What was surprising is how the show didn’t really forget its past, referencing characters from the first two movies, and exploring the dark future of the machine-controlled Earth. Where things were simplified in the movies, the war between man and machine got really complex, and that’s before you include the time travel into it. The time-travel introduced John’s uncle, Derek (Brian Austin Green), as another ally from the future, but one with knowledge that seemed to go against what we knew. That became clearer in season two when a flame of his from the future seemed to have a different past than what he knew her to have. The concept of people from the future coming from timelines changed by the past was a interesting one to think on.
And even with the intellectual time travel and what separates man from machine discussions, the show had some great emotional depth in its characters. Headey’s portrayal of Sarah is a potent one, being a woman torn between being a mom and a warrior, as is Dekker’s portrayal of John having to grow into a leader and not just a follower of his mom. And then there’s Glau’s Cameron, who is probably the best Terminator since Arnold Schwarzenegger embodied the role, but for being gradually a more complex character. Even it’s fellow Terminators, like T-1000 Shirley Manson (yes, Garbage’s Shirley Manson) and Garrett Dillahunt’s Cromartie Terminator (who had an arc so insane I could spend longer discussing how many turns it took) were revealed to have more layers of complexity than what was on the surface. As much as this was an action drama, it was also about the toll of having to prevent a future that would decimate humanity.

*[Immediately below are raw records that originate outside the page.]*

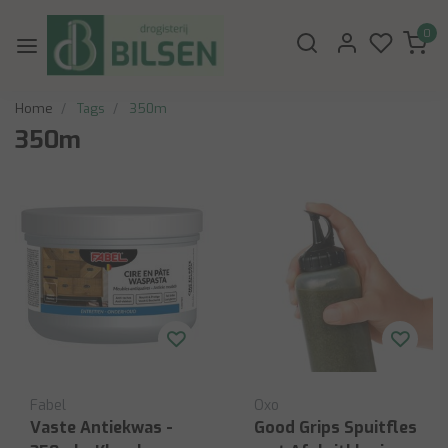
0
Home
Tags
350m
350m
Fabel
Oxo
Vaste Antiekwas -
Good Grips Spuitfles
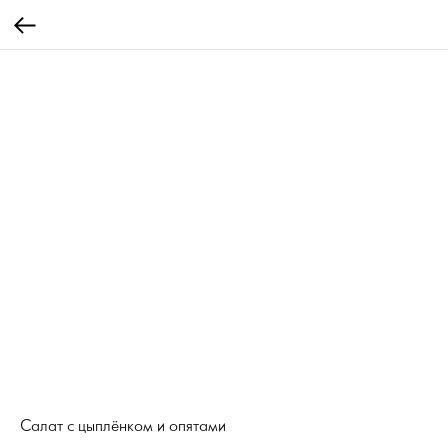
Салат с цыплёнком и опятами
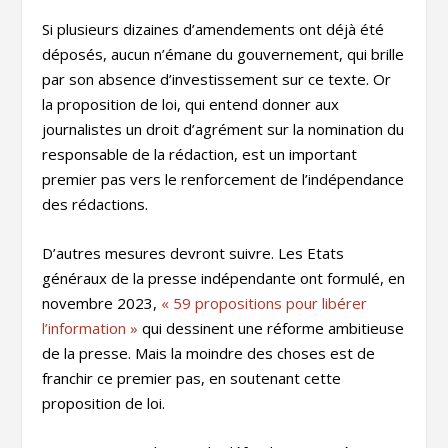
Si plusieurs dizaines d’amendements ont déjà été
déposés, aucun n’émane du gouvernement, qui brille
par son absence d’investissement sur ce texte. Or
la proposition de loi, qui entend donner aux
journalistes un droit d’agrément sur la nomination du
responsable de la rédaction, est un important
premier pas vers le renforcement de l’indépendance
des rédactions.
D’autres mesures devront suivre. Les Etats
généraux de la presse indépendante ont formulé, en
novembre 2023,
« 59 propositions pour libérer
l’information »
qui dessinent une réforme ambitieuse
de la presse. Mais la moindre des choses est de
franchir ce premier pas, en soutenant cette
proposition de loi.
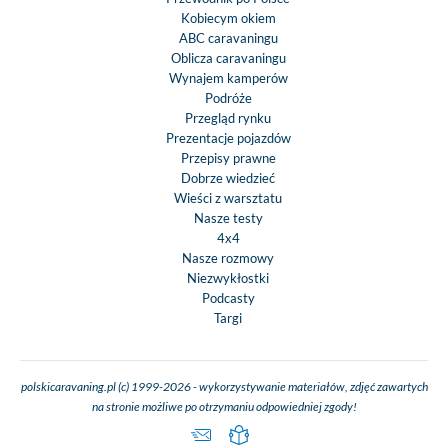
Kobiecym okiem
ABC caravaningu
Oblicza caravaningu
Wynajem kamperów
Podróże
Przegląd rynku
Prezentacje pojazdów
Przepisy prawne
Dobrze wiedzieć
Wieści z warsztatu
Nasze testy
4x4
Nasze rozmowy
Niezwykłostki
Podcasty
Targi
polskicaravaning.pl (c) 1999-2026 - wykorzystywanie materiałów, zdjęć zawartych
na stronie możliwe po otrzymaniu odpowiedniej zgody!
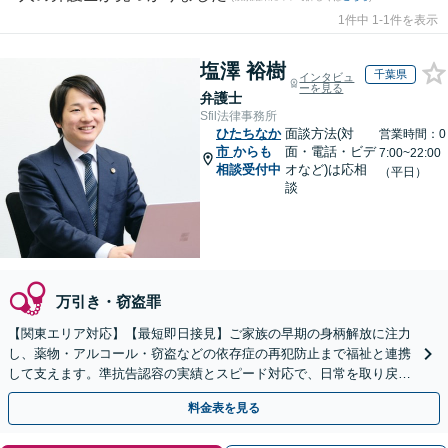
1件中 1-1件を表示
塩澤 裕樹
千葉県
インタビュ
ーを見る
弁護士
Sfil法律事務所
ひたちなか
面談方法(対
営業時間：0
市
からも
面・電話・ビデ
7:00~22:00
相談受付中
オなど)は応相
（平日）
談
万引き・窃盗罪
【関東エリア対応】【最短即日接見】ご家族の早期の身柄解放に注力
し、薬物・アルコール・窃盗などの依存症の再犯防止まで福祉と連携
して支えます。準抗告認容の実績とスピード対応で、日常を取り戻す
サポートをします【休日・夜間対応可】
料金表を見る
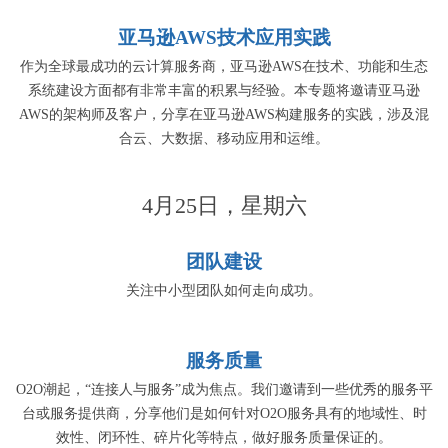
亚马逊AWS技术应用实践
作为全球最成功的云计算服务商，亚马逊AWS在技术、功能和生态
系统建设方面都有非常丰富的积累与经验。本专题将邀请亚马逊
AWS的架构师及客户，分享在亚马逊AWS构建服务的实践，涉及混
合云、大数据、移动应用和运维。
4月25日，星期六
团队建设
关注中小型团队如何走向成功。
服务质量
O2O潮起，“连接人与服务”成为焦点。我们邀请到一些优秀的服务平
台或服务提供商，分享他们是如何针对O2O服务具有的地域性、时
效性、闭环性、碎片化等特点，做好服务质量保证的。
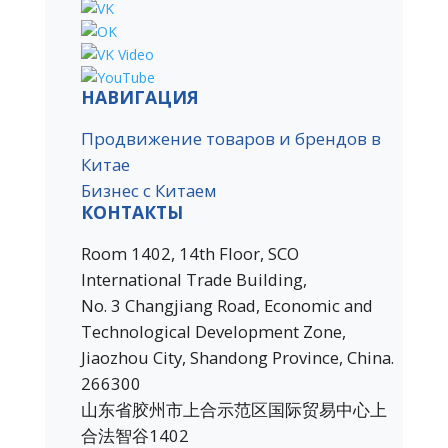
НАВИГАЦИЯ
Продвижение товаров и брендов в
Китае
Бизнес с Китаем
КОНТАКТЫ
Room 1402, 14th Floor, SCO
International Trade Building,
No. 3 Changjiang Road, Economic and
Technological Development Zone,
Jiaozhou City, Shandong Province, China.
266300
山东省胶州市上合示范区国际贸易中心上
合法智谷1402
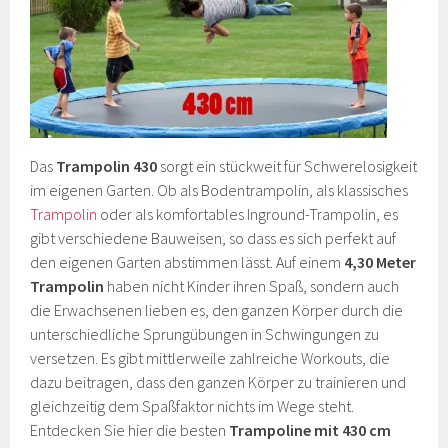
Das
Trampolin 430
sorgt ein stückweit für Schwerelosigkeit
im eigenen Garten. Ob als Bodentrampolin, als klassisches
Trampolin
oder als komfortables Inground-Trampolin, es
gibt verschiedene Bauweisen, so dass es sich perfekt auf
den eigenen Garten abstimmen lässt. Auf einem
4,30 Meter
Trampolin
haben nicht Kinder ihren Spaß, sondern auch
die Erwachsenen lieben es, den ganzen Körper durch die
unterschiedliche Sprungübungen in Schwingungen zu
versetzen. Es gibt mittlerweile zahlreiche Workouts, die
dazu beitragen, dass den ganzen Körper zu trainieren und
gleichzeitig dem Spaßfaktor nichts im Wege steht.
Entdecken Sie hier die besten
Trampoline mit 430 cm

And on a production level, The Sarah Connor Chronicles did well with the restriction of not making every episode an action spectacle. You could get moments of drama like watching John’s unusual relationship with Cameron, and then watch Cameron slam a guy bigger than her through a wall in the next beat. Add to that the score by Battlestar Galactica (the new one) composer Bear McCreary, which took themes from the movies and incorporated them into some stirring music for the series. Add to that the unpredictable nature of what could happen next (including one character’s shocking and sudden demise very late in season two), and you had a show that had a loyal audience, but should have had a larger one.

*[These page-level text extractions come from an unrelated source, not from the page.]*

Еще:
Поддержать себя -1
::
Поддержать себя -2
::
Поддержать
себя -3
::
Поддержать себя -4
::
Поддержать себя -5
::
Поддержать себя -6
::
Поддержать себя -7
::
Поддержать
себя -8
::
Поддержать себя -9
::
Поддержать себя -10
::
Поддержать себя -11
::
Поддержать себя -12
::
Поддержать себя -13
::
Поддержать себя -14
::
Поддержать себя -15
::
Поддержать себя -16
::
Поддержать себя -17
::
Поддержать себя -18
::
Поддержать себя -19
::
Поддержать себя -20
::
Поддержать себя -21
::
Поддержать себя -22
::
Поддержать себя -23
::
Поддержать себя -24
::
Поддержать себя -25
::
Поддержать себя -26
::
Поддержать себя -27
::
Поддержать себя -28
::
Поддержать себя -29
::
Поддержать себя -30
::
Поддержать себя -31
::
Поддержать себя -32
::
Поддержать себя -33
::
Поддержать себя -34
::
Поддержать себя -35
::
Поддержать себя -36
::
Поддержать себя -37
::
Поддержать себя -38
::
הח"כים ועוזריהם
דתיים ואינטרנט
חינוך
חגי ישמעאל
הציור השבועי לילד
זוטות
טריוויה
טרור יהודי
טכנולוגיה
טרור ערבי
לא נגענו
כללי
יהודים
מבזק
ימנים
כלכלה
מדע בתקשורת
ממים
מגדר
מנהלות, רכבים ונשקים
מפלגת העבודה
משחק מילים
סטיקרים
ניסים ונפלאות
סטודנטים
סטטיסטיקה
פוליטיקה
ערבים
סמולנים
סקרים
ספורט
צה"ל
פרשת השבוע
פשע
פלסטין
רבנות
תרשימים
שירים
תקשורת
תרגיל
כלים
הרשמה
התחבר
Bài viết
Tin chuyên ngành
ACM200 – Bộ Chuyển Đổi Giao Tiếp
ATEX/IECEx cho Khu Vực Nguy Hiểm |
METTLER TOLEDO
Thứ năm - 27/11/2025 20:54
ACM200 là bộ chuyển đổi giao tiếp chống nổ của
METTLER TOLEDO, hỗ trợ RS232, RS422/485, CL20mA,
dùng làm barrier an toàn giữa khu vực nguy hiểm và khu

The first season of it was meant for mid-season (13 episodes), but thanks to the Writer’s Strike that year, only 9 got produced. But the show did okay in the ratings, and managed to get a second season, although with ratings dropping during season 2, it was cancelled afterwards on a game-changing cliffhanger finale. And it’s a shame, because this may be the best continuation of the Terminator franchise after T2 (especially if the reviews of the sequels afterwards point out that glaring fact). And despite leaving a lot of balls in the air for its last episode, its one of the more solid and thought-provoking entries in the 00’s of Sci-Fi television.